Nessa quarta-feira (17/9), oito anos após o crime, o desembargador Sálvio Chaves determinou a expedição imediata do mandado de prisão contra o policial Ícaro José de Souza, mesmo sem o processo ter sido transitado em julgado. Para a decisão, o desembargador considerou a tese do Supremo Tribunal Federal (STF) de que a “soberania dos veredictos do Tribunal do Júri autoriza a imediata execução de condenação imposta pelo corpo de jurados, independentemente do total da pena aplicada". A tese consta no Tema 1068, de setembro do ano passado.
O magistrado da 7ª câmara criminal do Tribunal de Justiça de Minas Gerais (TJMG) acolheu os embargos de declaração interpostos pelo Ministério Público de Minas Gerais (MPMG). Os desembargadores Paulo Calmon Nogueira da Gama e Cássio Salomé se manifestaram de acordo com o relator.
Defesa
Ao Estado de Minas, Alexandre Miranda, advogado de Ícaro José de Souza, afirmou que a defesa entende que os embargos de declaração são incabíveis, uma vez que, na época, a acusação não entrou com recurso para a decisão que permitiu o militar recorrer em liberdade. “Neste sentido, a decisão transitou em julgado para a acusação e não havendo recurso, que discutiu o cumprimento da pena imediata, em execução provisória, não há que se falar em omissão”, afirmou Miranda.

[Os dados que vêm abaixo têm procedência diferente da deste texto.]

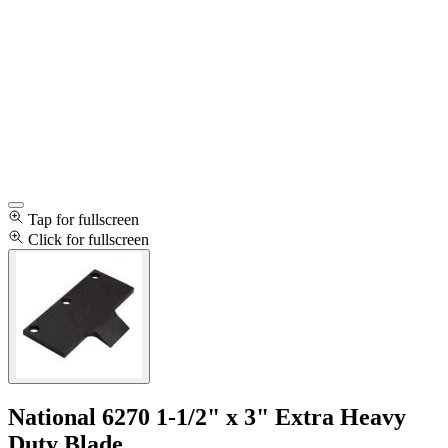
Tap for fullscreen
Click for fullscreen
National 6270 1-1/2" x 3" Extra Heavy
Duty Blade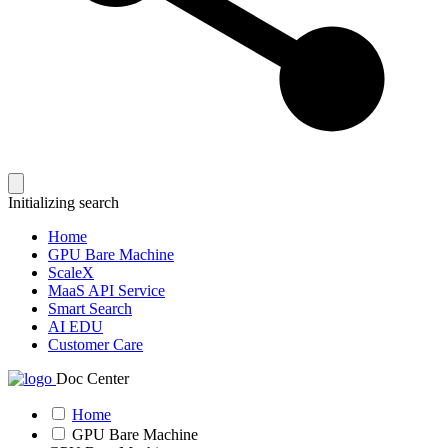
Initializing search
Home
GPU Bare Machine
ScaleX
MaaS API Service
Smart Search
AI EDU
Customer Care
Doc Center
Home
GPU Bare Machine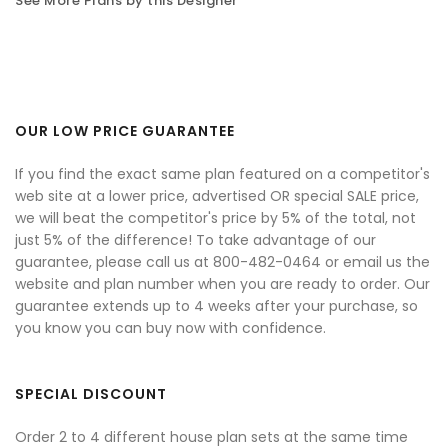
See More Plans by this Designer
OUR LOW PRICE GUARANTEE
If you find the exact same plan featured on a competitor's
web site at a lower price, advertised OR special SALE price,
we will beat the competitor's price by 5% of the total, not
just 5% of the difference! To take advantage of our
guarantee, please call us at 800-482-0464 or email us the
website and plan number when you are ready to order. Our
guarantee extends up to 4 weeks after your purchase, so
you know you can buy now with confidence.
SPECIAL DISCOUNT
Order 2 to 4 different house plan sets at the same time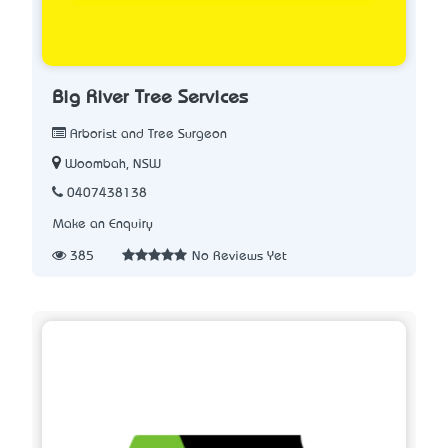
Big River Tree Services
Arborist and Tree Surgeon
Woombah, NSW
0407438138
Make an Enquiry
385
No Reviews Yet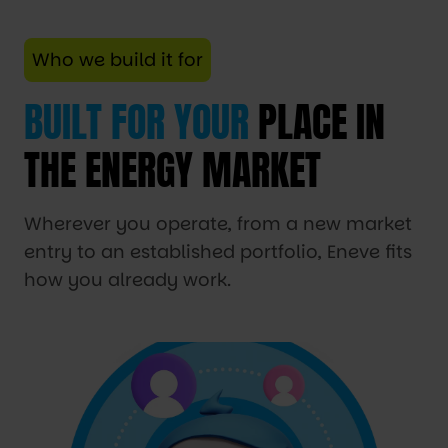
Who we build it for
BUILT FOR YOUR
PLACE IN
THE ENERGY MARKET
Wherever you operate, from a new market
entry to an established portfolio, Eneve fits
how you already work.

O advogado afirmou que entrará com recurso, e que até o momento não foi intimado da decisão do desembargador.
Relembre o caso
Igor Arcanjo Mendes, de 20 anos, estava a caminho do show dos Racionais MC's em Ouro Preto. Era a primeira vez que o jovem, que estava prestes a concluir o ensino médio, iria ver de perto o grupo que aprendeu a gostar por influência dos tios. Por volta das 21h30 de 15 de setembro de 2017, o carro que levava Igor e mais cinco amigos foi abordado por uma guarnição policial próximo ao Morro da Forca. Instantes depois de o condutor encostar o veículo, a vida do estudante foi interrompida por um tiro na cabeça, desferido pelo então tenente Ícaro José de Souza.
O inquérito policial descreve que a guarnição comandada pelo tenente Ícaro viu o Palio em que Igor estava pela Rua Doutor Pacífico Homem, no Centro de Ouro Preto, e, devido aos vidros escuros e por ter seis pessoas no interior, o veículo foi abordado. O policial Ícaro se aproximou do carro e ordenou que os passageiros descessem com as mãos na cabeça.
Segundo a defesa do PM e a descrição no inquérito, Igor teria feito um movimento brusco com os braços, segurando um objeto nas mãos – um celular, como indicado pelo inquérito e pelas testemunhas. “Neste instante, temendo por sua segurança e de terceiros, o tenente Ícaro efetuou um disparo com a arma de fogo que portava no momento da abordagem, a carabina 5.56“, informa o documento.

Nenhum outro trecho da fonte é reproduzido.